## [REQUIREMENT]
Write out the entries below exactly, from the first line to the one with "Bahadır Güngördü, Stelious", both ends included.

## [DATA RECORDS]
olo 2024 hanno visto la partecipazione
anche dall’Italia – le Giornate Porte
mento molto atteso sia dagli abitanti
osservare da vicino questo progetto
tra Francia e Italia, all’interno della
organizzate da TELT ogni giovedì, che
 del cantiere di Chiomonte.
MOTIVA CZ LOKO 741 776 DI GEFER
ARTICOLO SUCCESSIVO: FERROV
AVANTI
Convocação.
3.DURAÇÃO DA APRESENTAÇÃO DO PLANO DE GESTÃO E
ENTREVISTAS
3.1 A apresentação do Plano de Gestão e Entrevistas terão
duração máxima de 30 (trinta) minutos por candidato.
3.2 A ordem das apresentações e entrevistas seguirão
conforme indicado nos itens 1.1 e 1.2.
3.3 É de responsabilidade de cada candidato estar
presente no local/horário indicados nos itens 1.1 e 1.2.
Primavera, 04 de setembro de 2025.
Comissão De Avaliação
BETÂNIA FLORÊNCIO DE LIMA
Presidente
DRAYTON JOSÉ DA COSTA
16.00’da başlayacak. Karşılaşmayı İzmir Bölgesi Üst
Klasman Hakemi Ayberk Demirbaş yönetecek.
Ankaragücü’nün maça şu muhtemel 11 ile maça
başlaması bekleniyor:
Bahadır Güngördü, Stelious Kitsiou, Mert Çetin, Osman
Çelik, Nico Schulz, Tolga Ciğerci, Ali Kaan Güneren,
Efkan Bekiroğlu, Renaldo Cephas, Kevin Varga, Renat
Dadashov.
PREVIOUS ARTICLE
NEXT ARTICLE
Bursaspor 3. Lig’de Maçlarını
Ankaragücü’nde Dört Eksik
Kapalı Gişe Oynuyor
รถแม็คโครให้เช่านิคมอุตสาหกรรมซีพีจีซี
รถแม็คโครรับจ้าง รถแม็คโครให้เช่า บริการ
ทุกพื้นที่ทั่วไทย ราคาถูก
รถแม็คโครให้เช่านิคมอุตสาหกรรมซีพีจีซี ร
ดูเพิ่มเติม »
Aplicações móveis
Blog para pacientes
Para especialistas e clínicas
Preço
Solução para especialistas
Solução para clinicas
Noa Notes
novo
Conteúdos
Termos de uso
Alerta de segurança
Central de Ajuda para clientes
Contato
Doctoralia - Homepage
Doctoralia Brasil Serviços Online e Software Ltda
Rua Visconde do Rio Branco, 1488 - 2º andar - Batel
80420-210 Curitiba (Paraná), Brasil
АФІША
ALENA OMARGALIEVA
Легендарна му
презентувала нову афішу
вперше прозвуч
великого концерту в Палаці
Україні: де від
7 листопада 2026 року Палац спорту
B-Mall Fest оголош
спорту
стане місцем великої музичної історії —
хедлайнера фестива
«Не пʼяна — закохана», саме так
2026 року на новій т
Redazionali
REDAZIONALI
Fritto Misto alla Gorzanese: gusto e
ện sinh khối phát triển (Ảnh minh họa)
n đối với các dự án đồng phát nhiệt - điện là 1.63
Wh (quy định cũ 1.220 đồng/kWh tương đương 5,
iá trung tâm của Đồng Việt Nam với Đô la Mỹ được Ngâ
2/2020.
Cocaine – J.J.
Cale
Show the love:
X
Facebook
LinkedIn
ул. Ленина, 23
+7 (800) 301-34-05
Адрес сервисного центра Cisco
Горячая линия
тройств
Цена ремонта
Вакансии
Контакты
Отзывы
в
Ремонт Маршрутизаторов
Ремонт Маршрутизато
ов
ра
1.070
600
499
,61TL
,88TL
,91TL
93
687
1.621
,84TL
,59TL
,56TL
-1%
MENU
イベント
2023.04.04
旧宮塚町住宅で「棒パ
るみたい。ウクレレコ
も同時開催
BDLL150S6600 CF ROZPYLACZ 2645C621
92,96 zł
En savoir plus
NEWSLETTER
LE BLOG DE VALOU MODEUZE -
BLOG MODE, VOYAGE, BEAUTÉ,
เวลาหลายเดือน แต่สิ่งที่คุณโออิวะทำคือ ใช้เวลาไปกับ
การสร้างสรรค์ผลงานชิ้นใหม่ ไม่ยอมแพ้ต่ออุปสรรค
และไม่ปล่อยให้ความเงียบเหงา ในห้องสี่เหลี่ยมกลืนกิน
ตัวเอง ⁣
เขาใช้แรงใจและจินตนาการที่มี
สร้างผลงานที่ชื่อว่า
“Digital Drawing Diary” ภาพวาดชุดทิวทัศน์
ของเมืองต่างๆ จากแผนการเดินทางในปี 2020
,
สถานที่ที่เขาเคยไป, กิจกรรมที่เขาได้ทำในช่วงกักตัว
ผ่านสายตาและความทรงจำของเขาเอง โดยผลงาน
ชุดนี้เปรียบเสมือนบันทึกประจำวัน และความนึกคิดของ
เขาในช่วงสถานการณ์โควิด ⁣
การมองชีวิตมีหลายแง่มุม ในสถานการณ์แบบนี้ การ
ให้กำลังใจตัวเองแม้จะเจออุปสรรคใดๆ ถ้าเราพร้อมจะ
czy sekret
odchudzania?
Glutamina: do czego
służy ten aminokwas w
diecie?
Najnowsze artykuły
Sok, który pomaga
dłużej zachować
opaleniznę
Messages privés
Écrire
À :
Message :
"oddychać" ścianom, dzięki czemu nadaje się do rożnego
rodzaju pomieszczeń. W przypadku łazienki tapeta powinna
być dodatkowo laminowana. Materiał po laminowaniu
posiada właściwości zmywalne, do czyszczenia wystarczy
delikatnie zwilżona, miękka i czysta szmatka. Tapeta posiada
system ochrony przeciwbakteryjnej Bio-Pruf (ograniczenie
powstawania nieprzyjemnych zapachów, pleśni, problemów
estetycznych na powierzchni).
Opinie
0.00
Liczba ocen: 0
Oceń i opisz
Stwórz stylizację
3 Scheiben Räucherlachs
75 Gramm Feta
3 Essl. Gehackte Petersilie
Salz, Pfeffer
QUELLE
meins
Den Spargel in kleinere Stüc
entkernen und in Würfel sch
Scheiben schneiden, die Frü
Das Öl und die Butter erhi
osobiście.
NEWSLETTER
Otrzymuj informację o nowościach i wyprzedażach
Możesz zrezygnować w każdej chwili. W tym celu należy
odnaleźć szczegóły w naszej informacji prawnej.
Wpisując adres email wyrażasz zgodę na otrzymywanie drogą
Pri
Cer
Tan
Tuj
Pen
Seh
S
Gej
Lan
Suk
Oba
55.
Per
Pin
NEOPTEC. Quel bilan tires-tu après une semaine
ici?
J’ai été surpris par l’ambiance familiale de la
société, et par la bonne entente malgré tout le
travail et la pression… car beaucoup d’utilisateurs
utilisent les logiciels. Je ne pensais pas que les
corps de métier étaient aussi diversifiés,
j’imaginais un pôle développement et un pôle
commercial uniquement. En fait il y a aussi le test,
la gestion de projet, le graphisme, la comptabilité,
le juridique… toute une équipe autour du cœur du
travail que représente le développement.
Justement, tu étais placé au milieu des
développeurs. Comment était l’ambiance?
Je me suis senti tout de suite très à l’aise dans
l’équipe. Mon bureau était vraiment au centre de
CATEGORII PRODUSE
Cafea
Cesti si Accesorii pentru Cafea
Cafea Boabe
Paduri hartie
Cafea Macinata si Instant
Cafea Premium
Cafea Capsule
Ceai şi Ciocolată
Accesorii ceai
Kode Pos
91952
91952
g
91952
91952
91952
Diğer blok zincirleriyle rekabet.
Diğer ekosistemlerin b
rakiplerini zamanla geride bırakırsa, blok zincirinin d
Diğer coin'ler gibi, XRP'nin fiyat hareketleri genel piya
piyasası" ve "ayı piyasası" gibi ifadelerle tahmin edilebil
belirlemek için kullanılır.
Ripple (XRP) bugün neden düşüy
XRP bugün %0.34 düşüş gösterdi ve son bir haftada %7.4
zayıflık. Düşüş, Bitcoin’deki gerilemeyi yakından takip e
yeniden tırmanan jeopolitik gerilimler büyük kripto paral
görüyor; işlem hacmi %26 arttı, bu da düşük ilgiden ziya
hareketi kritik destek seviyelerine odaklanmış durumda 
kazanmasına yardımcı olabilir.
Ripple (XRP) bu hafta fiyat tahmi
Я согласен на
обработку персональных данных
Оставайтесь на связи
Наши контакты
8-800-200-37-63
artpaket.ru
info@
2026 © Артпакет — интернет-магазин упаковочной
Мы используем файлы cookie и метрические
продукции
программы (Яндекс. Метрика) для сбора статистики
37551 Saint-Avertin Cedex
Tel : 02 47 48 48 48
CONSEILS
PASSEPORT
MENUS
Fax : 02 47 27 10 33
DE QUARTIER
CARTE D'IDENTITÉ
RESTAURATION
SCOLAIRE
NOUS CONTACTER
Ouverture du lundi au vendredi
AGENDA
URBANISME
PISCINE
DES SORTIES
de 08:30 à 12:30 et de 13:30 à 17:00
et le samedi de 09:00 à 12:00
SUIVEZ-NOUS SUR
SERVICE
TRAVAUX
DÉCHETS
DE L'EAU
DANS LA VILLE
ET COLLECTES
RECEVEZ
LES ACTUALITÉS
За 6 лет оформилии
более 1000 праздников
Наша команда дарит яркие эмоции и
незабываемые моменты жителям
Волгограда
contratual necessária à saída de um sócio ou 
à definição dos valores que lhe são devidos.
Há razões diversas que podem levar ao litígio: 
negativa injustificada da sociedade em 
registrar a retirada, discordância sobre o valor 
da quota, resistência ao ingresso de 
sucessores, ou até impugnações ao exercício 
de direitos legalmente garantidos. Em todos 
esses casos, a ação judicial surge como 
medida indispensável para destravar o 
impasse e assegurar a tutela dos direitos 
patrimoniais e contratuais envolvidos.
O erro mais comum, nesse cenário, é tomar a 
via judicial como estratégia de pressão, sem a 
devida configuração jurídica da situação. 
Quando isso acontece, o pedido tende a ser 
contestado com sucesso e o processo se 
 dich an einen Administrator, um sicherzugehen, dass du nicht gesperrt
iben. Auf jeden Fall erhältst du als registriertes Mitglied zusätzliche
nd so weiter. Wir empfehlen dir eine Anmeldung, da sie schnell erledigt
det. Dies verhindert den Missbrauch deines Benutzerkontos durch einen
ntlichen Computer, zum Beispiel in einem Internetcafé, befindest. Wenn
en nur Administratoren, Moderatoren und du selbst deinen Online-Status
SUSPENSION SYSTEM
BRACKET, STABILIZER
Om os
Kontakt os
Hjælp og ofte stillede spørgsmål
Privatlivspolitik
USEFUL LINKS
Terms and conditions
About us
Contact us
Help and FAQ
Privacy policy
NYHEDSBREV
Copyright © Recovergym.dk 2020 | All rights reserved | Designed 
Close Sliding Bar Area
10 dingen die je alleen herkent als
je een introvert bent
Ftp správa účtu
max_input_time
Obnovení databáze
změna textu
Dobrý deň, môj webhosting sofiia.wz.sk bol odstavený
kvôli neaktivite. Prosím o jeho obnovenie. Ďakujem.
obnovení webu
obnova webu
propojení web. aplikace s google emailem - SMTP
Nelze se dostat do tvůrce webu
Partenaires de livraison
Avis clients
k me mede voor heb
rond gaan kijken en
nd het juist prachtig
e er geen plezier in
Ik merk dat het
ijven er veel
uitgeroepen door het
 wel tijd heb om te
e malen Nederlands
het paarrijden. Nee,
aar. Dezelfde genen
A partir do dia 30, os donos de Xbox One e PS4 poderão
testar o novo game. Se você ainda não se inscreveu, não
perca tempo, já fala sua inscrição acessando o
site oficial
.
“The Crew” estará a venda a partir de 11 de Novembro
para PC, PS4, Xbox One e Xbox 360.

## [WRITTEN ANSWER]
olo 2024 hanno visto la partecipazione
anche dall’Italia – le Giornate Porte
mento molto atteso sia dagli abitanti
osservare da vicino questo progetto
tra Francia e Italia, all’interno della
organizzate da TELT ogni giovedì, che
 del cantiere di Chiomonte.
MOTIVA CZ LOKO 741 776 DI GEFER
ARTICOLO SUCCESSIVO: FERROV
AVANTI
Convocação.
3.DURAÇÃO DA APRESENTAÇÃO DO PLANO DE GESTÃO E
ENTREVISTAS
3.1 A apresentação do Plano de Gestão e Entrevistas terão
duração máxima de 30 (trinta) minutos por candidato.
3.2 A ordem das apresentações e entrevistas seguirão
conforme indicado nos itens 1.1 e 1.2.
3.3 É de responsabilidade de cada candidato estar
presente no local/horário indicados nos itens 1.1 e 1.2.
Primavera, 04 de setembro de 2025.
Comissão De Avaliação
BETÂNIA FLORÊNCIO DE LIMA
Presidente
DRAYTON JOSÉ DA COSTA
16.00’da başlayacak. Karşılaşmayı İzmir Bölgesi Üst
Klasman Hakemi Ayberk Demirbaş yönetecek.
Ankaragücü’nün maça şu muhtemel 11 ile maça
başlaması bekleniyor:
Bahadır Güngördü, Stelious Kitsiou, Mert Çetin, Osman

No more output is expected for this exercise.